Heres a couple pics of my enclosures. The big one is a 55 gallon aquarium that I divided down the middle (making each side about 12x20x24. Added some past substrate to the botttom, plants, etc. I prefer live plants, but a mix of real and fake works pretty well. The big flowers are quite obviously the fake ones. The big green leaves are actually jack-in-the-pulpits that I transplanted from my woods. That are growing pretty good, and they need extra water, so they keep the humidity pretty high, right where it needs to be. Here’s a pic or this one:

 



this next next one is one that I just finished a few days ago. I found this nice huge piece of old, rotted (but dry) piece of wood, and I thought it would look cool in an aquarium of its own. So I went out and bought a ten gallon aquarium, and fixed it up more of a desert environment. It’s still nice and humid/warm in there for the little gal (you can see her on the back ?) the flowers are fake on this one, but I think they are a nice touch. For the kids on both of them, I built them with screen and wooden trim. It’s much cheaper than buying them, especially if you’re cheap like me ?. Here’s a pic of this one:




At the end of the day, if you are on the fence about whether or not you should build a nice enclosure for them, I would definitely do it. Making the cage is half the fun, I thought! 

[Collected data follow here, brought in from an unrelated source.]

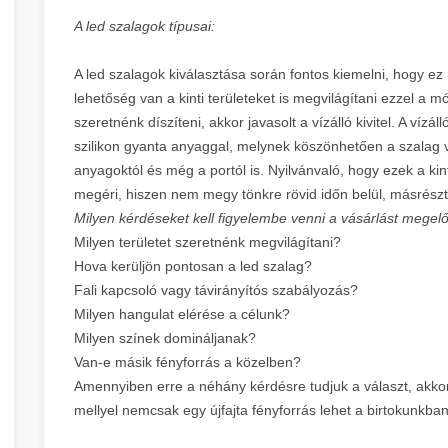
A led szalagok típusai:
A led szalagok kiválasztása során fontos kiemelni, hogy ez 
lehetőség van a kinti területeket is megvilágítani ezzel a 
szeretnénk díszíteni, akkor javasolt a vízálló kivitel. A víz
szilikon gyanta anyaggal, melynek köszönhetően a szalag v
anyagoktól és még a portól is. Nyilvánvaló, hogy ezek a ki
megéri, hiszen nem megy tönkre rövid időn belül, másrészt
Milyen kérdéseket kell figyelembe venni a vásárlást mege
Milyen területet szeretnénk megvilágítani?
Hova kerüljön pontosan a led szalag?
Fali kapcsoló vagy távirányítós szabályozás?
Milyen hangulat elérése a célunk?
Milyen színek domináljanak?
Van-e másik fényforrás a közelben?
Amennyiben erre a néhány kérdésre tudjuk a választ, akkor
mellyel nemcsak egy újfajta fényforrás lehet a birtokunkba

If you have any questions, feel free to @ me or send me a pm.

good luck!

Ausar


----------



## Synapze (Jun 27, 2018)

.


----------



## lovemymantisfriends (Jun 27, 2018)

I absolutely LOVE your set ups!  Guess I need to start searching for a used fish tank...LOL

Thanks for the idea! @ausar318


----------



## lovemymantisfriends (Jun 27, 2018)

Synapze said:


> . Buy a 2 gallon clear container from the grocery, they're usually filled with snacks. Take a few minutes to inspect the container to get one without scratches. Mine are crystal clear and large enough for any giants you may have.


I have actually already started collecting the snack containers from neighbors!  I have 2 with the purple lids like yours!

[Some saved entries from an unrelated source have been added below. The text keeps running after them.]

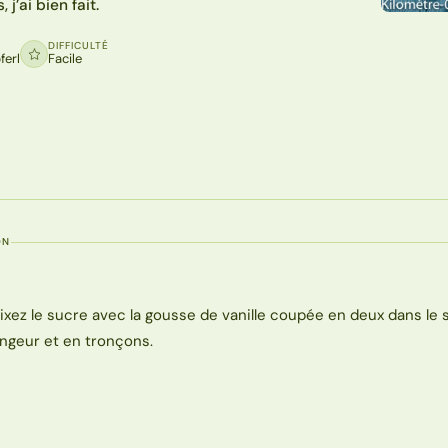
j’ai bien fait.
DIFFICULTÉ
ferl
Facile
ON
ixez le sucre avec la gousse de vanille coupée en deux dans le 
ongeur et en tronçons.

Where do you keep your containers?  Currently, all of my mantises are in the living room.  My husband is not thrilled...LOL


----------



## Synapze (Jun 27, 2018)

.


----------



## ausar318 (Jun 27, 2018)

@lovemymantisfriends

you can get ten gallon aquariums at Walmart or Meijer’s (if in Midwest) for pretty cheap, around $15-$20. I got mine for 10 due to a clearance event (which are more frequent than you might think)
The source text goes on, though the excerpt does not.